WHAT THE EXERCISE ASKS:
In your answer, transcribe all of the data exactly.

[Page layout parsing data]

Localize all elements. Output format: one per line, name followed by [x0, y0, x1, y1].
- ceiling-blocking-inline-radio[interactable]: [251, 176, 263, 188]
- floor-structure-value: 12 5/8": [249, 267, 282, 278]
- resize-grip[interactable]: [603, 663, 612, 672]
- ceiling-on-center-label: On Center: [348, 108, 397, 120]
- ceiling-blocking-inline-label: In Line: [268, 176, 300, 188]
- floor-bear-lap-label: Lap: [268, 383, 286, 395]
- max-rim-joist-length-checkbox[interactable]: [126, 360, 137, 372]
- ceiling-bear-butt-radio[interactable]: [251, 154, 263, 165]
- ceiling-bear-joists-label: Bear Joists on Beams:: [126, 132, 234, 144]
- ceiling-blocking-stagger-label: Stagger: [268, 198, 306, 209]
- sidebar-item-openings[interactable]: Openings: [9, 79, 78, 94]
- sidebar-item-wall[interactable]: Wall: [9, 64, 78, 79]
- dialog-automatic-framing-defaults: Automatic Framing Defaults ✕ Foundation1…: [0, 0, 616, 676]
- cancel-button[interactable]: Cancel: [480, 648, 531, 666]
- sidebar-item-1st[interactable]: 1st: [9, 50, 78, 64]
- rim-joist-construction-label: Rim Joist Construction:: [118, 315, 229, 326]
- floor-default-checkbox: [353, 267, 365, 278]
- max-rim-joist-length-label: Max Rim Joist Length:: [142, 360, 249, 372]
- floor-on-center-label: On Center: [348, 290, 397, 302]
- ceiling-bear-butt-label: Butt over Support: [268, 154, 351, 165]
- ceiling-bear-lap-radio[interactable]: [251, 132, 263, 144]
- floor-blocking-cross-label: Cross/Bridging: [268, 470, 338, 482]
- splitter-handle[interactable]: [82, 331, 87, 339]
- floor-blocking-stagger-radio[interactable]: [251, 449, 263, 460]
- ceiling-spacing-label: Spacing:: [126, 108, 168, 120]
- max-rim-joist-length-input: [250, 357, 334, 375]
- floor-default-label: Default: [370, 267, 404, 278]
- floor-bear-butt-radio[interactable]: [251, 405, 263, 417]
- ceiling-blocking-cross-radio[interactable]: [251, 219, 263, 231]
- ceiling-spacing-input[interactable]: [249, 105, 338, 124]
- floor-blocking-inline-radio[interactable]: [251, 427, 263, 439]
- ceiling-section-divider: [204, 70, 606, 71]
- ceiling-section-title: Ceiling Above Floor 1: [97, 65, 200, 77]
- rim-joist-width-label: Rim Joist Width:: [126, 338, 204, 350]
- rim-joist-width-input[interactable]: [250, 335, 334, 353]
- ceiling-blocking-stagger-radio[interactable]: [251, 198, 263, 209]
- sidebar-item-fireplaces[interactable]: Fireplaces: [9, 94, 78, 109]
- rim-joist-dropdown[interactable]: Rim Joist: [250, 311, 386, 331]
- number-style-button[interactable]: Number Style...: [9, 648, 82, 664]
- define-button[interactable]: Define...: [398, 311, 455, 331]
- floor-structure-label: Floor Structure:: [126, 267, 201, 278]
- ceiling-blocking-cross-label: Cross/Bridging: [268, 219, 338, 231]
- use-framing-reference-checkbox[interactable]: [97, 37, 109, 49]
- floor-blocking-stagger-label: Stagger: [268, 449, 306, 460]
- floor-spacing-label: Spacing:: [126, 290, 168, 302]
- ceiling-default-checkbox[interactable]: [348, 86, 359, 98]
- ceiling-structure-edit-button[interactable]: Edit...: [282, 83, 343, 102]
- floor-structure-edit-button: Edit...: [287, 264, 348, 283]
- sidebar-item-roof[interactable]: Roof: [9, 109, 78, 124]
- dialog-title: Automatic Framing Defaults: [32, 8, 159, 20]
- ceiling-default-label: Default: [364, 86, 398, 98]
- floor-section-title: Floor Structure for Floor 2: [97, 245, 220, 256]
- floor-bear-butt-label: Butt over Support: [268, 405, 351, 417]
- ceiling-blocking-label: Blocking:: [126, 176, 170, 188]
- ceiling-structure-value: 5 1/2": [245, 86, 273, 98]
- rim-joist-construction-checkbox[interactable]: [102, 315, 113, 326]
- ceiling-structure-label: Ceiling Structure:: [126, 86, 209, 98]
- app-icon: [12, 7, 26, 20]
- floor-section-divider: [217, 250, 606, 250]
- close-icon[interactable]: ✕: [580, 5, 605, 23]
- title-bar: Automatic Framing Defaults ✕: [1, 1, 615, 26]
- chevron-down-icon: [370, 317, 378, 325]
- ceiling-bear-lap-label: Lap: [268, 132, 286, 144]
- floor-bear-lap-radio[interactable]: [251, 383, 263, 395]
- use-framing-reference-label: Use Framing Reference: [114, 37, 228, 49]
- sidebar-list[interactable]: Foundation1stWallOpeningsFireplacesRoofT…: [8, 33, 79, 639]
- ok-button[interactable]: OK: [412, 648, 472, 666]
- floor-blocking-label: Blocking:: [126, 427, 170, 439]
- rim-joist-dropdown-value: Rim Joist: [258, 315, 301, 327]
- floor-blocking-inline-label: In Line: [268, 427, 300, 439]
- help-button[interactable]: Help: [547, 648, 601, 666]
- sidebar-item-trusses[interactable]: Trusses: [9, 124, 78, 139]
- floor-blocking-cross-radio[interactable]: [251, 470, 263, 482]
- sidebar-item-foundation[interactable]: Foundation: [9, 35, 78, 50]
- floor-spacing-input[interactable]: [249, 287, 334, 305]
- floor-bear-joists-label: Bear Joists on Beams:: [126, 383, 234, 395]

FINISHED EXERCISE:
Localize all elements. Output format: one per line, name followed by [x0, y0, x1, y1].
- ceiling-blocking-inline-radio[interactable]: [251, 176, 263, 188]
- floor-structure-value: 12 5/8": [249, 267, 282, 278]
- resize-grip[interactable]: [603, 663, 612, 672]
- ceiling-on-center-label: On Center: [348, 108, 397, 120]
- ceiling-blocking-inline-label: In Line: [268, 176, 300, 188]
- floor-bear-lap-label: Lap: [268, 383, 286, 395]
- max-rim-joist-length-checkbox[interactable]: [126, 360, 137, 372]
- ceiling-bear-butt-radio[interactable]: [251, 154, 263, 165]
- ceiling-bear-joists-label: Bear Joists on Beams:: [126, 132, 234, 144]
- ceiling-blocking-stagger-label: Stagger: [268, 198, 306, 209]
- sidebar-item-openings[interactable]: Openings: [9, 79, 78, 94]
- sidebar-item-wall[interactable]: Wall: [9, 64, 78, 79]
- dialog-automatic-framing-defaults: Automatic Framing Defaults ✕ Foundation1…: [0, 0, 616, 676]
- cancel-button[interactable]: Cancel: [480, 648, 531, 666]
- sidebar-item-1st[interactable]: 1st: [9, 50, 78, 64]
- rim-joist-construction-label: Rim Joist Construction:: [118, 315, 229, 326]
- floor-default-checkbox: [353, 267, 365, 278]
- max-rim-joist-length-label: Max Rim Joist Length:: [142, 360, 249, 372]
- floor-on-center-label: On Center: [348, 290, 397, 302]
- ceiling-bear-butt-label: Butt over Support: [268, 154, 351, 165]
- ceiling-bear-lap-radio[interactable]: [251, 132, 263, 144]
- floor-blocking-cross-label: Cross/Bridging: [268, 470, 338, 482]
- splitter-handle[interactable]: [82, 331, 87, 339]
- floor-blocking-stagger-radio[interactable]: [251, 449, 263, 460]
- ceiling-spacing-label: Spacing:: [126, 108, 168, 120]
- max-rim-joist-length-input: [250, 357, 334, 375]
- floor-default-label: Default: [370, 267, 404, 278]
- floor-bear-butt-radio[interactable]: [251, 405, 263, 417]
- ceiling-blocking-cross-radio[interactable]: [251, 219, 263, 231]
- ceiling-spacing-input[interactable]: [249, 105, 338, 124]
- floor-blocking-inline-radio[interactable]: [251, 427, 263, 439]
- ceiling-section-divider: [204, 70, 606, 71]
- ceiling-section-title: Ceiling Above Floor 1: [97, 65, 200, 77]
- rim-joist-width-label: Rim Joist Width:: [126, 338, 204, 350]
- rim-joist-width-input[interactable]: [250, 335, 334, 353]
- ceiling-blocking-stagger-radio[interactable]: [251, 198, 263, 209]
- sidebar-item-fireplaces[interactable]: Fireplaces: [9, 94, 78, 109]
- rim-joist-dropdown[interactable]: Rim Joist: [250, 311, 386, 331]
- number-style-button[interactable]: Number Style...: [9, 648, 82, 664]
- define-button[interactable]: Define...: [398, 311, 455, 331]
- floor-structure-label: Floor Structure:: [126, 267, 201, 278]
- ceiling-blocking-cross-label: Cross/Bridging: [268, 219, 338, 231]
- use-framing-reference-checkbox[interactable]: [97, 37, 109, 49]
- floor-blocking-stagger-label: Stagger: [268, 449, 306, 460]
- floor-spacing-label: Spacing:: [126, 290, 168, 302]
- ceiling-default-checkbox[interactable]: [348, 86, 359, 98]
- ceiling-structure-edit-button[interactable]: Edit...: [282, 83, 343, 102]
- floor-structure-edit-button: Edit...: [287, 264, 348, 283]
- sidebar-item-roof[interactable]: Roof: [9, 109, 78, 124]
- dialog-title: Automatic Framing Defaults: [32, 8, 159, 20]
- ceiling-default-label: Default: [364, 86, 398, 98]
- floor-section-title: Floor Structure for Floor 2: [97, 245, 220, 256]
- floor-bear-butt-label: Butt over Support: [268, 405, 351, 417]
- ceiling-blocking-label: Blocking:: [126, 176, 170, 188]
- ceiling-structure-value: 5 1/2": [245, 86, 273, 98]
- rim-joist-construction-checkbox[interactable]: [102, 315, 113, 326]
- ceiling-structure-label: Ceiling Structure:: [126, 86, 209, 98]
- app-icon: [12, 7, 26, 20]
- floor-section-divider: [217, 250, 606, 250]
- close-icon[interactable]: ✕: [580, 5, 605, 23]
- title-bar: Automatic Framing Defaults ✕: [1, 1, 615, 26]
- chevron-down-icon: [370, 317, 378, 325]
- ceiling-bear-lap-label: Lap: [268, 132, 286, 144]
- floor-bear-lap-radio[interactable]: [251, 383, 263, 395]
- use-framing-reference-label: Use Framing Reference: [114, 37, 228, 49]
- sidebar-list[interactable]: Foundation1stWallOpeningsFireplacesRoofT…: [8, 33, 79, 639]
- ok-button[interactable]: OK: [412, 648, 472, 666]
- floor-blocking-label: Blocking:: [126, 427, 170, 439]
- rim-joist-dropdown-value: Rim Joist: [258, 315, 301, 327]
- floor-blocking-inline-label: In Line: [268, 427, 300, 439]
- help-button[interactable]: Help: [547, 648, 601, 666]
- sidebar-item-trusses[interactable]: Trusses: [9, 124, 78, 139]
- floor-blocking-cross-radio[interactable]: [251, 470, 263, 482]
- sidebar-item-foundation[interactable]: Foundation: [9, 35, 78, 50]
- floor-spacing-input[interactable]: [249, 287, 334, 305]
- floor-bear-joists-label: Bear Joists on Beams:: [126, 383, 234, 395]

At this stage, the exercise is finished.